_PROBLEM REQUIREMENTS_. The expected output is exactly the lines below, starting at the line with "Variações do" and ending at the line with "Fale conosco", both included; no other line belongs in it.

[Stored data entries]

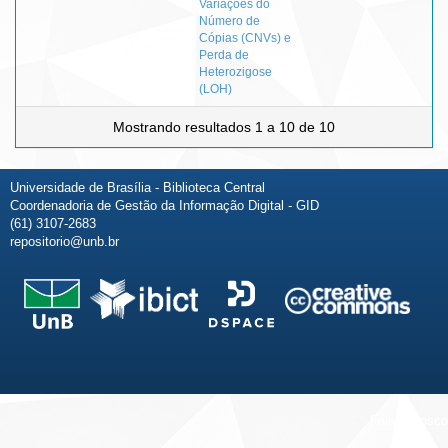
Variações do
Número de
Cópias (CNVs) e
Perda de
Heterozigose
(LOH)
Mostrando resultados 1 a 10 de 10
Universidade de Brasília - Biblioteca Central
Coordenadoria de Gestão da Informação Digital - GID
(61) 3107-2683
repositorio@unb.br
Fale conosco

* * *

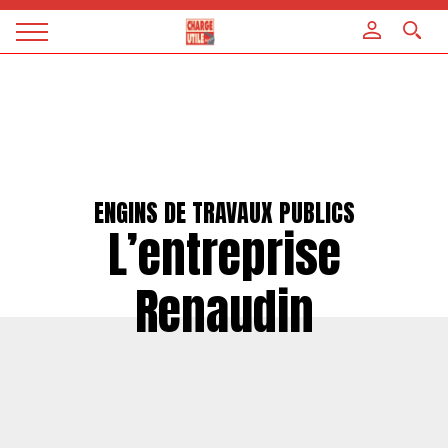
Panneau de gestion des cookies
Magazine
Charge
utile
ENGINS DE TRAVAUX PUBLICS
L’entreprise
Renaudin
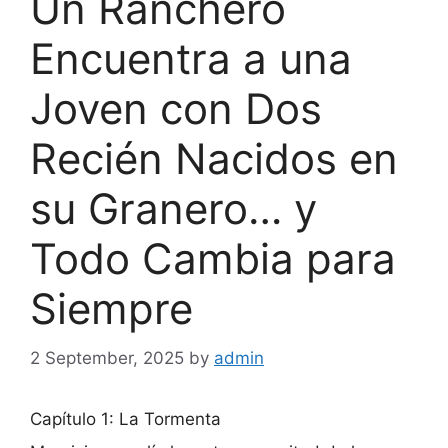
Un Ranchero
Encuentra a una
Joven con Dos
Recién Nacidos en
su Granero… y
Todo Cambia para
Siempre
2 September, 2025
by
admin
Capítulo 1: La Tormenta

_EXERCISE OUTPUT_.
Variações do
Número de
Cópias (CNVs) e
Perda de
Heterozigose
(LOH)
Mostrando resultados 1 a 10 de 10
Universidade de Brasília - Biblioteca Central
Coordenadoria de Gestão da Informação Digital - GID
(61) 3107-2683
repositorio@unb.br
Fale conosco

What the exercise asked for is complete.